Disney is fighting to be viewed as a producer of family-friendly movies and known as the “happiest place on earth.”

According to Bizpac Review, one “Disney fanatic,” Jake Williams, has complained that the Disney corporation has rejected the values upon which it was built and has become “anti-consumer.”

Restore the Magic is a movement that presses Disney executives to return to their roots and protect stockholders. Representative Nelson Peltz argues the historically strong brand name is deteriorating.

According to an MSNBC report, Williams documented that the cost to visit the Orlando, Florida part has jumped more than 44% since 2017. The Daily Mail characterized the “price hikes” as “insane.”

The once-Disney fan shared of a recent trip to the classic Magic Kingdom Park in Florida—his first return visit in approximately four years.

Profiling the cost of his trip in a video post, Williams shared that a trip to a Disney park could be more expensive than a trip to Europe.

His expenses included:

  • A modest hotel at “a discounted rate…that turned out to be $280 a night…”
  • An off-site modest dinner for $27.24 per person plus tax” and gratuity.
  • Entrance to the park at $154 per person, a price which, Williams noted, rose to “$184 a person” depending on the day.

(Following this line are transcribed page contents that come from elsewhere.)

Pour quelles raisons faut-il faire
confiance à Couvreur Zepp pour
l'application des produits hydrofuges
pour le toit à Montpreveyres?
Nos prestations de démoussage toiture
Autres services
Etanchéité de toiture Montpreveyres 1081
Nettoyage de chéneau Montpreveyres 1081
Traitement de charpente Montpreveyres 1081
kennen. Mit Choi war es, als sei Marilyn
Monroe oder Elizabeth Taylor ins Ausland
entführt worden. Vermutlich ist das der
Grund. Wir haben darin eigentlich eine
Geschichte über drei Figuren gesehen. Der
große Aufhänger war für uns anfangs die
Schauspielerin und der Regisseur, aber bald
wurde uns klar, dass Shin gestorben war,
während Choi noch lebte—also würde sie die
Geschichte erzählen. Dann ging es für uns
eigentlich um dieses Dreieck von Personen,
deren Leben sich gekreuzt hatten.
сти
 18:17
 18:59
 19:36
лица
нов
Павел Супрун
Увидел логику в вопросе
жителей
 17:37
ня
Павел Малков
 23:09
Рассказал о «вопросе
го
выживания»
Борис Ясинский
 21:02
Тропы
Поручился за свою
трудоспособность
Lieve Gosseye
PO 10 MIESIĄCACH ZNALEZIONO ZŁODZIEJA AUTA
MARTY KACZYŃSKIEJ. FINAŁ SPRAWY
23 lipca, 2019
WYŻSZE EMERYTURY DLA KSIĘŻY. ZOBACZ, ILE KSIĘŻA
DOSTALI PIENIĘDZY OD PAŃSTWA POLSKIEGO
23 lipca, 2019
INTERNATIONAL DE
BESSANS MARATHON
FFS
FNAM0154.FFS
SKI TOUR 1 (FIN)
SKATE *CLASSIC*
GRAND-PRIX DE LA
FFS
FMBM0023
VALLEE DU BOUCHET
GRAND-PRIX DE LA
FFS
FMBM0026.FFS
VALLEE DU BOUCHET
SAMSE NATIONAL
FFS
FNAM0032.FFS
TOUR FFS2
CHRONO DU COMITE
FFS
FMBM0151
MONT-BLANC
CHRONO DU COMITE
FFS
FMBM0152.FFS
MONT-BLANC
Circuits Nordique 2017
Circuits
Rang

Williams reported that finding his smile at the “happiest place on earth” was made difficult by “long lines [that] were insane,” with many lines taking “over 90 minutes” to navigate.

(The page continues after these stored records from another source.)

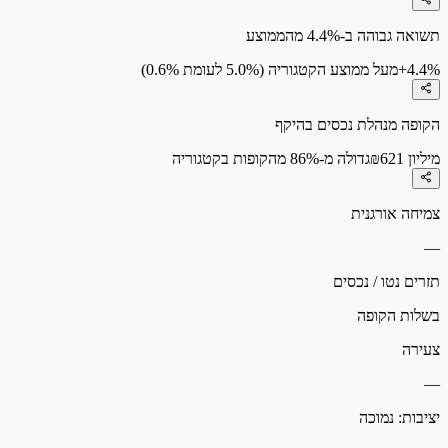
תשואה גבוהה ב-4.4% מהממוצע
+4.4%
מעל ממוצע הקטגוריה (5.0% לעומת 0.6%)
הקופה מנהלת נכסים בהיקף
₪621 מיליון
גדולה מ-86% מהקופות בקטגוריה
צמיחה אורגנית
—
תזרים נטו / נכסים
בשלות הקופה
צעירה
—
יציבות:
נמוכה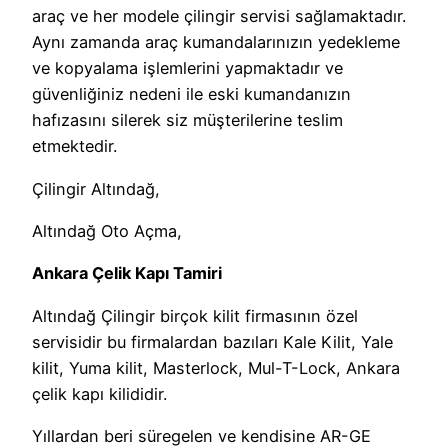
araç ve her modele çilingir servisi sağlamaktadır.
Aynı zamanda araç kumandalarınızın yedekleme
ve kopyalama işlemlerini yapmaktadır ve
güvenliğiniz nedeni ile eski kumandanızın
hafızasını silerek siz müşterilerine teslim
etmektedir.
Çilingir Altındağ,
Altındağ Oto Açma,
Ankara Çelik Kapı Tamiri
Altındağ Çilingir birçok kilit firmasının özel
servisidir bu firmalardan bazıları Kale Kilit, Yale
kilit, Yuma kilit, Masterlock, Mul-T-Lock, Ankara
çelik kapı kilididir.
Yıllardan beri süregelen ve kendisine AR-GE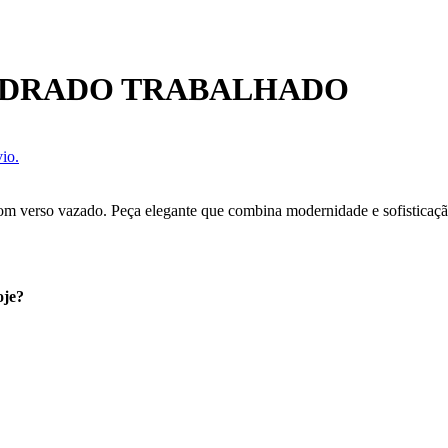
ADRADO TRABALHADO
io.
m verso vazado. Peça elegante que combina modernidade e sofisticação,
oje?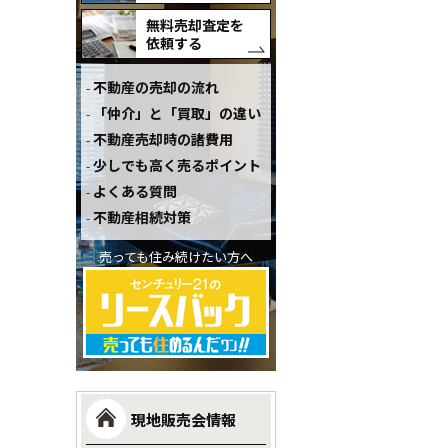
無料売却査定を
依頼する
不動産の売却の流れ
「仲介」と「買取」の違い
不動産売却時の諸費用
少しでも高く売るポイント
よくある質問
不動産相続対策
売っても住み続けたい方へ
現地販売会情報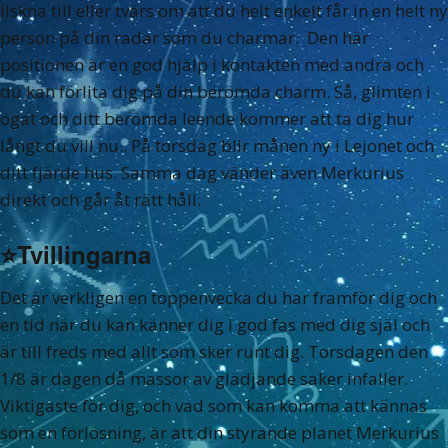
ilskna till eller tvärs om att du helt enkelt får in en helt ny
person på din radar som du charmar. Den här
positionen är en god hjälp i kontakten med andra och
du kan förlita dig på din berömda charm. Så, glimten i
ögat och ditt berömda leende kommer att ta dig hur
långt du vill nu.. På torsdag blir månen ny i Lejonet och
ditt fjärde hus. Samma dag vänder även Merkurius
direkt och går åt rätt håll.
⭐️
Tvillingarna
Det är verkligen en toppenvecka du har framför dig och
en tid när du kan känner dig i god fas med dig själ och
är till freds med allt som sker runt dig. Torsdagen den
1/8 är dagen då massor av glädjande saker infaller.
Viktigaste för dig, och vad som kan komma att kännas
som en förlösning, är att din styrande planet Merkurius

Some long wait times could be mitigated by purchasing a “Lightning Lane fast pass,” for a fee of $20.

Adding to William’s ire was the recently imposed bus fees from the resort to the park. The once-free service is now $23/person. Williams also noted that the Disney app (Genie+), which one must purchase to download, often directs the user to rides and events requiring extra fees.

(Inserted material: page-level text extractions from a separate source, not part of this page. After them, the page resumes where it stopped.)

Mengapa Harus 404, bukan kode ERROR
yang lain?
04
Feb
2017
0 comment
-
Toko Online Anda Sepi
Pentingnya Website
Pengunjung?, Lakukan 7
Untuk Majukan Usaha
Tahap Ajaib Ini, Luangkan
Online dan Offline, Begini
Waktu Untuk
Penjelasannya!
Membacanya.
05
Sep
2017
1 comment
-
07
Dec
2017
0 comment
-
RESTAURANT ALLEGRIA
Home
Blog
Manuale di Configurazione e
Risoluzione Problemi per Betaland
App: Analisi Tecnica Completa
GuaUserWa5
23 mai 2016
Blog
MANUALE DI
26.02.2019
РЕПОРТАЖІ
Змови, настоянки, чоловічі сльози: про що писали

Dinner in the park was expensive, reported Williams. Their economical choice, dinner at the Skipper Canteen, exceeded $100 with tax and tip.

“It’s frustrating to see Disney make something that used to be free, generate tens of millions from it , and give no extra value in the parks,” Williams told the Daily Mail.

After reviewing his expenses, Williams projected the typical cost for a family of three to spend the suggested “six days at a resort and four days at the parks” would exceed $4000.” The price includes food but not souvenirs, Williams clarified.

Williams, an annual pass holder for many years, documented his frustrations in a YouTube post that has garnered more than two million views in two weeks.

“I really do love the Disney parks but I’m not willing to put up with the huge price hikes and this convoluted system where I know there are better places for my money to be spent,” he said.